Page-level text extractions
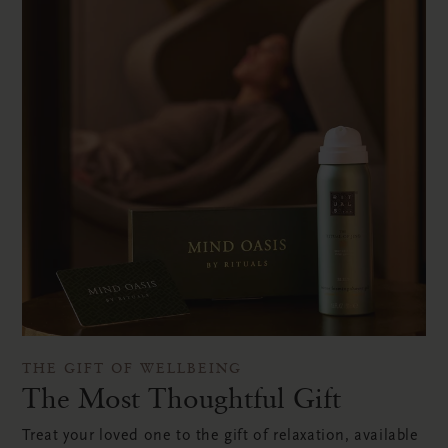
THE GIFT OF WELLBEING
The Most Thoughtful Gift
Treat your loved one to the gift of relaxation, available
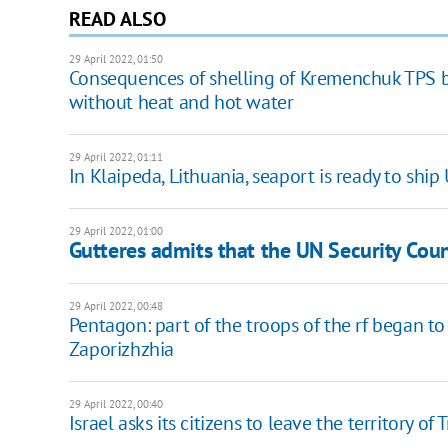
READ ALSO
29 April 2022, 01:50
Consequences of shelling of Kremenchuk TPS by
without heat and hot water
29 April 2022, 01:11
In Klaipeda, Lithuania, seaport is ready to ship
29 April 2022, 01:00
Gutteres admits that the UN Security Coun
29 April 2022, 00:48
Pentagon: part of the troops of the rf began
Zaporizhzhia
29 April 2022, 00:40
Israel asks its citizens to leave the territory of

:: Exercise brief ::
Begin at the first line of the records and please reproduce every line exactly through the one containing "29 April 2022, 01:00", leaving all pictures out.

:: Output for this exercise ::
THE GIFT OF WELLBEING
The Most Thoughtful Gift
Treat your loved one to the gift of relaxation, available
READ ALSO
29 April 2022, 01:50
Consequences of shelling of Kremenchuk TPS by
without heat and hot water
29 April 2022, 01:11
In Klaipeda, Lithuania, seaport is ready to ship
29 April 2022, 01:00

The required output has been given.